Experiments conducted on squid brains in the early days of neuroscience created misunderstandings about the workings of the human brain that have persisted for 70 years, according to a new study. While the squid experiments did shed light on how messages are transmitted between brain cells with electrochemical signals (and led to a Nobel Prize for the experimenters), researchers are just now realizing that the results gave scientists a confused idea about the efficiency of neurons.

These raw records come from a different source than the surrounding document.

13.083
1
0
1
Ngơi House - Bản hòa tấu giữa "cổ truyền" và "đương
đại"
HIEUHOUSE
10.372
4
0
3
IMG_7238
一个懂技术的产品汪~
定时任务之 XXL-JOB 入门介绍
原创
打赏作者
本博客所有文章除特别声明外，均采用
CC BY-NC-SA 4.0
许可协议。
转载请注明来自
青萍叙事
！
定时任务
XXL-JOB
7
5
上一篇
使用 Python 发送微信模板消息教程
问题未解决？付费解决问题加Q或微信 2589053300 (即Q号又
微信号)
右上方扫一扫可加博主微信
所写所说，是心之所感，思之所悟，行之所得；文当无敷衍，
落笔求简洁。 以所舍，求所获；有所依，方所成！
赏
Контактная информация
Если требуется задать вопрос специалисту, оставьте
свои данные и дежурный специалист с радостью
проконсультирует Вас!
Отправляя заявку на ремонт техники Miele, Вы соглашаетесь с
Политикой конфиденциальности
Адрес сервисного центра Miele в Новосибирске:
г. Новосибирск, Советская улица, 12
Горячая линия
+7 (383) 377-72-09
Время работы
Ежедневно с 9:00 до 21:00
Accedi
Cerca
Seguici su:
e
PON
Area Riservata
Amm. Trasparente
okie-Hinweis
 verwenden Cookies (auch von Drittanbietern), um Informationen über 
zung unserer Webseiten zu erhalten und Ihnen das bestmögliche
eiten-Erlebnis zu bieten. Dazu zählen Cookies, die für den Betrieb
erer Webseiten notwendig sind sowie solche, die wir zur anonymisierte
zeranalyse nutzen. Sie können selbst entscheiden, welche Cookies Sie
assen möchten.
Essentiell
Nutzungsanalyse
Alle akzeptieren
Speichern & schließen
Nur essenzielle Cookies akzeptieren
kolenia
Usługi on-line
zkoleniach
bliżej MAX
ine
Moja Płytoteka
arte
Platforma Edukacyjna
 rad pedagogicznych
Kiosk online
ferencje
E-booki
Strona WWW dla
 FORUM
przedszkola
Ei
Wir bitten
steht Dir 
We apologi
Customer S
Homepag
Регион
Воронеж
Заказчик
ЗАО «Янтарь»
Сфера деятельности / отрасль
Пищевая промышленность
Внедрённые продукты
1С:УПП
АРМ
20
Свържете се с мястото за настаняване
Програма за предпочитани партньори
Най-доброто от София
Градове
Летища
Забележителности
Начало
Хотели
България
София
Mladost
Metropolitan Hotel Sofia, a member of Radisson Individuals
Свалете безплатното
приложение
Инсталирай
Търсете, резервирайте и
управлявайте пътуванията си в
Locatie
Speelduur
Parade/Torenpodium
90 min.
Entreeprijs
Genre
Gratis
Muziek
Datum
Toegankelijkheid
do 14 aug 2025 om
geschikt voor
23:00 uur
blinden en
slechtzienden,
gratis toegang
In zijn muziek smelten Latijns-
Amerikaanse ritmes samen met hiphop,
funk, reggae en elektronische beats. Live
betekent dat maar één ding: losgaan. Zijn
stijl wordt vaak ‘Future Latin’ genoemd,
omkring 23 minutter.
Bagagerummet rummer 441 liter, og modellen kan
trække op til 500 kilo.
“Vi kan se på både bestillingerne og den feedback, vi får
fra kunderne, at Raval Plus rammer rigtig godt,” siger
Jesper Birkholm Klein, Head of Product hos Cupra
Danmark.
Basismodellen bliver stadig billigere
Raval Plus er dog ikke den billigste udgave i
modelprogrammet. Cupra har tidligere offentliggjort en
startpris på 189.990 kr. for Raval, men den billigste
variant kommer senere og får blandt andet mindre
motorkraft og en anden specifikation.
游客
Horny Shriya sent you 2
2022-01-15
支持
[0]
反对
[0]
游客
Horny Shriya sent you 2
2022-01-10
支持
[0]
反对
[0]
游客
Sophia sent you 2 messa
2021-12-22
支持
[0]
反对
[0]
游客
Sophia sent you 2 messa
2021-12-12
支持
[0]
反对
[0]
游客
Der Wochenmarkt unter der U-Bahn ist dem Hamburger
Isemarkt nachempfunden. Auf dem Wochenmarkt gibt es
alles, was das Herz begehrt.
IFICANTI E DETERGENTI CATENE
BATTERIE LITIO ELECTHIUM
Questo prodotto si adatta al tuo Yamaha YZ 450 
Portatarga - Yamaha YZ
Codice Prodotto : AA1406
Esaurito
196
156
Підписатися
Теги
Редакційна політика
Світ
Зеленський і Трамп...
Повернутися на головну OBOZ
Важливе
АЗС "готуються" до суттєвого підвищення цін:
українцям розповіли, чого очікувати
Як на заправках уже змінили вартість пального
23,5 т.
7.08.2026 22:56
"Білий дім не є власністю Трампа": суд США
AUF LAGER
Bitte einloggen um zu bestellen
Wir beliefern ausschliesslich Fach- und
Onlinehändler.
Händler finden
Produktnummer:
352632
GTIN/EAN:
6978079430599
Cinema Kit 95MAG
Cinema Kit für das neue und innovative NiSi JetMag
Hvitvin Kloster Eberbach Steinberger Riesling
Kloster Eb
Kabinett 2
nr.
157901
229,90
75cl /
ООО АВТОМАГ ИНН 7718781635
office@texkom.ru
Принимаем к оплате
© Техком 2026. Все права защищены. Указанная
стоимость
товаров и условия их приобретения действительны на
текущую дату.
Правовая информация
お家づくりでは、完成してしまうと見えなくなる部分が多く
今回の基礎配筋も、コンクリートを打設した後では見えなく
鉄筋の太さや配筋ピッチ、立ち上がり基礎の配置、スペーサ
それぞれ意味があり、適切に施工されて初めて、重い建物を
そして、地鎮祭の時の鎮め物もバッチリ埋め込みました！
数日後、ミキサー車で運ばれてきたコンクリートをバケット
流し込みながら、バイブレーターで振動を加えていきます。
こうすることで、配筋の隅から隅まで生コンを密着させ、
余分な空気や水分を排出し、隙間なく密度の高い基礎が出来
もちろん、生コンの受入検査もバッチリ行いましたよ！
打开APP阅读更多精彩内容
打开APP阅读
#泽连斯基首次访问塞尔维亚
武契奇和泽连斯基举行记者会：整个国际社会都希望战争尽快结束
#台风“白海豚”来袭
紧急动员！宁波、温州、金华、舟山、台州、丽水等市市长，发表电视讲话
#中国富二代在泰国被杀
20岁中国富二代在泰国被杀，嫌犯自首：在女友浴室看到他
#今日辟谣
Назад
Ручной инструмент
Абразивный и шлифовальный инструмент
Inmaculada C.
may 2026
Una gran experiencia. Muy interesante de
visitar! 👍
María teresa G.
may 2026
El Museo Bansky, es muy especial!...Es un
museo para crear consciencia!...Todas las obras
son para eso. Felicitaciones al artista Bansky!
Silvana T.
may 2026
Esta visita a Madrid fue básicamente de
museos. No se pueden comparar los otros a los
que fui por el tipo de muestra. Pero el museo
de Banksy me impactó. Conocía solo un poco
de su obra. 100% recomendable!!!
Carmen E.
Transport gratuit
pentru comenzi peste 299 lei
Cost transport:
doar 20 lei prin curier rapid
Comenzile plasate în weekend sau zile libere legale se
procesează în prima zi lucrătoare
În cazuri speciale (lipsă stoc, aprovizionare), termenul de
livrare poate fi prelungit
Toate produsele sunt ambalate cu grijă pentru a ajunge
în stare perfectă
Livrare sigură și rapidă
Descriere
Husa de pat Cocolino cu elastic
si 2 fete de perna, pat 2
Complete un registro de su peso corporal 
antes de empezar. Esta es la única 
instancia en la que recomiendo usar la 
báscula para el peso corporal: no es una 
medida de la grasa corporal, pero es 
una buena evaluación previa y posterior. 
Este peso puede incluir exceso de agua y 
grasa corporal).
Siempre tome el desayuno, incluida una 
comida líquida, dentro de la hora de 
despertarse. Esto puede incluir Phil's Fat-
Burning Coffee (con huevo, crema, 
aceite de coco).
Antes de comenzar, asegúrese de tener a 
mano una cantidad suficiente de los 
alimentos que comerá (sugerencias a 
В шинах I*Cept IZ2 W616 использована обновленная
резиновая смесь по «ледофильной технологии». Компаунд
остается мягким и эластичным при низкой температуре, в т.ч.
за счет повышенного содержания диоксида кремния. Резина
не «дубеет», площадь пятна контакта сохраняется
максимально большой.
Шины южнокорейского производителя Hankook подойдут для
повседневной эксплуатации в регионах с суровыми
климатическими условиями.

The story begins seventy years ago when a pair of British physiologists, Alan Hodgkin and Andrew Huxley, took the first stab at figuring out how neurons transmit electrical signals, known as action potentials. Because most neurons are small–in humans, a cubic millimeter of gray matter can contain 40,000 neurons–the duo turned to squid, which contain a giant axon, the long thin part of a neuron through which action potentials travel. Those early experiments found that transmitting the action potential along the axon was a very inefficient process that used a great deal of energy, and neuroscientists ever since have assumed that mammal brains had the same inefficient wiring.
Researcher Henrik Alle, lead author of the new study published in Science, decided to reexamine the old assumptions. “I saw this old work,” says Alle. “I thought I cannot believe personally that nature would waste such energy.” Alle figured that nature would have made the process more efficient in mammals, whose brains send a huge number of messages [NPR News].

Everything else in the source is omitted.